The aim was simple: to step out of my comfort zone and prove that with the right mindset, I could achieve more than just academic milestones and inspire my classmates. Simple, but not easy.
I had a change of heart when my colleague Nicolaas Heemserk told me: “It Is tough, but I trust you can do it, Juan. If you give yourself time to put minutes on the legs, you could achieve it.”
The decision was made. I was going to run a marathon.
Training days: Collective sweat equity
Our training became a parallel curriculum. Classmates from various professional backgrounds, including finance, technology, and retail, were running before lectures and weekend-long runs became the norm. As we pounded the pavements around campus, a camaraderie developed that transcended classroom interactions.
Overcoming obstacles: A test of true team spirit
Despite some of our group being natural athletes, injuries were inevitable. This is where our collective spirit truly shone. We wrote to each other to see how we were doing, and recommended audiobooks to listen to – such as Born to Run by Christopher McDougall and Shoe Dog by Phil Knight. Some of us tried to complement our running hours with strength training in the IMD gym to get stronger, and for our bodies to function like well-oiled machines.
Race day: The culmination of our journey
The adrenaline was palpable as we donned our matching team jerseys. Throughout the event, the unity we’d cultivated was evident. Whenever a teammate flagged, another would step in to offer encouragement.

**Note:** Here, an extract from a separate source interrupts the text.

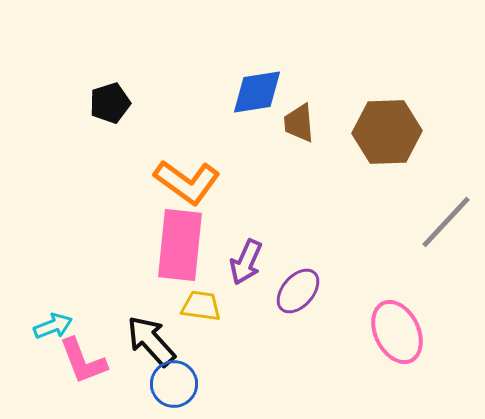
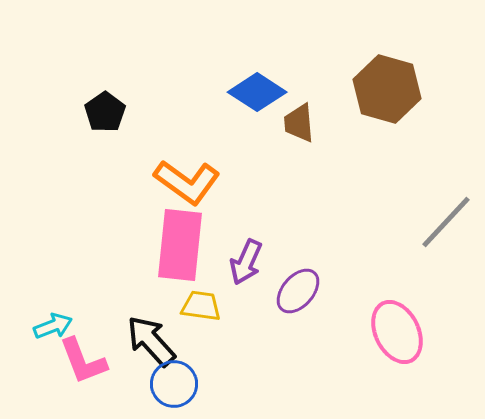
blue diamond: rotated 42 degrees clockwise
black pentagon: moved 5 px left, 9 px down; rotated 18 degrees counterclockwise
brown hexagon: moved 43 px up; rotated 18 degrees clockwise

I ran half of the 42K with my good friend Harry Davies. We checked how we felt constantly and planned our “pit stops” to get water, gels, and energy bars.
The most emotional time from this rollercoaster was crossing the finish line. It was not only a physical feat but also an emotional moment.
The aftermath: Lasting bonds and lessons learned
While the marathon is over, the unity it fostered is not. The teamwork, dedication, and collective problem-solving we experienced have enriched our professional skillsets, and the bonds formed have remained.
The marathon did more than test our physical limits. It served as a testament to what can be achieved when diverse individuals unite toward a common goal. As we forge ahead in our respective careers, the lessons gleaned from this experience will undoubtedly serve us well.